Alguém que ouça
“É na linguagem e pela linguagem que o homem se constitui como sujeito; porque só a linguagem fundamenta na realidade, na sua realidade que é a do ser, o conceito do ego.”
(Benveniste)
Em breve surgirá uma nova profissão: alguém será pago para ouvir as pessoas. A constatação está registrada numa das obras recentes de Byung-Chul Han. A informação toma o lugar da comunicação, causando vazio e sentimento de solidão. Em meio a tantos que falam, o ser se cala. Não porque lhe falte o que comunicar, mas pelo fato de não se sentir acolhido, acompanhado, orientado.
Nossa subjetividade é expressa na linguagem, na abertura que se conecta com outro alguém que esteja disposto a algum esforço para compreender-nos. Os muitos silêncios denotam o empobrecimento do diálogo como fonte do vínculo entre os seres humanos. Sabemos que a enunciação postula o hoje, só pode ser dita uma única vez e perde-se, obviamente, no tempo. Entretanto, é graças a ela que nos firmamos como seres e nos posicionamos diante da vida, das circunstâncias, dos valores e contravalores de nossa civilização.
A mensagem está entre quem comunica e quem ouve. Mas sempre há muito mais do que uma mensagem “pragmática”, lançada com alguma intenção. Por vezes, a própria mensagem não passa de desculpa para alcançar o outro, como quem suplica um olhar, um gesto afetuoso de atenção.
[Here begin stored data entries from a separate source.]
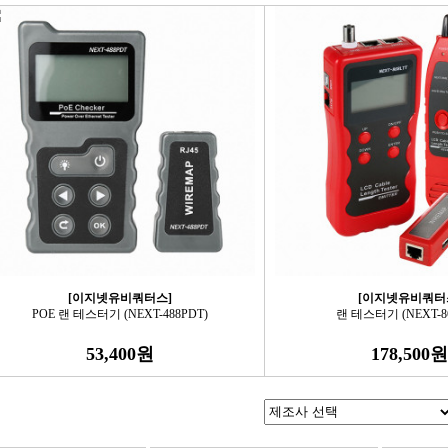
[이지넷유비쿼터스]
[이지넷유비쿼터
POE 랜 테스터기 (NEXT-488PDT)
랜 테스터기 (NEXT-86
53,400원
178,500원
Aliás, o bem mais precioso da atualidade: a atenção. Ela revela o que ainda permanece em nosso radar, ou seja, o que ainda tem algum significado para nós, o que ainda vale a pena observar.
Numa bela e inspiradora obra, Sumia Sukkar descreve “O menino de Alepo”, um adolescente portador da síndrome de Asperger, que cruza a Síria em busca de seus irmãos em meio à guerra. O livro, escrito de modo criativo nomeia cada capítulo com uma cor. O menino com quatorze anos vai descrevendo em cores os seus sentimentos, sonhos e imaginações. É capaz de ver tudo com olhos de artista, colorindo sua esperança e, ao mesmo tempo, tornando explícita a sua dor diante de um mundo cruel. Adam- o protagonista- não está só. Ele encontra quem ouça a sua dor, permanecendo ao seu lado, com suavidade e generosidade. Pois, para ouvir é necessário ser generoso, dar-se, sair de si, interessar-se pelo outro.
A economia de palavras, o uso tímido de expressões monossilábicas em nossos celulares indicam não apenas o empobrecimento da comunicação entre nós, mas ainda uma prisão compartilhada na solidão gerada pelo século abundante em que vivemos nossa história. “A solidão é uma forma de subjetivação socialmente produzida”, isto é, há algo a mais que dificilmente percebemos em nossa civilização. Sentimo-nos exprimidos até o bagaço, com a obrigação de uma agenda sem nenhum tempo livre, do imperioso sucesso para os outros verem quão bom somos nós. Nossas fragilidades tornaram-se feias e precisamos mostrar a todos somente nosso lado bom, aquele que encanta e causa inveja, mas que nem sempre compõe a nossa totalidade.
Creio que somente quando reencontrarmos a parte que nos falta, aquela mesma na qual nos permitirmos acolher nossos ‘dragões’ e feiuras é que conseguiremos ouvir mais uns aos outros, dando vazão e fazendo jus à nossa condição de seres racionais dotados de inteligência e capazes de afetos que nos permitam nos sentirmos inteiros, mas não autossuficientes. A linguagem está aí como que a dizer-nos que sem aquele “tu”, que é o outro jamais poderei sentir-me pleno. Talvez seja necessário fazer o que Rubem Alves suavemente afirmou: ensinar a escuta. Só ela pode curar-nos da loucura na qual temos transformado nossa vida.